Input data:
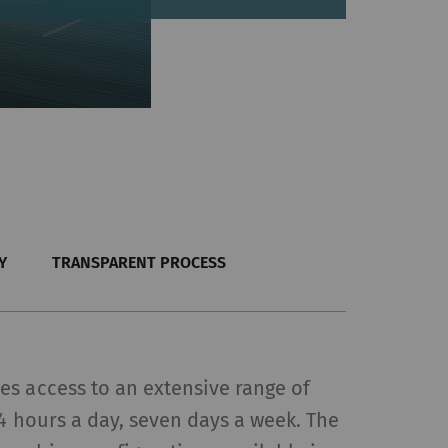
Y
TRANSPARENT PROCESS
s access to an extensive range of
24 hours a day, seven days a week. The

Work required: Every line from the one containing "s access to an extensive range of" to the end of the material above must be written out exactly. Nothing else is wanted.

Solution for this exercise:
s access to an extensive range of
24 hours a day, seven days a week. The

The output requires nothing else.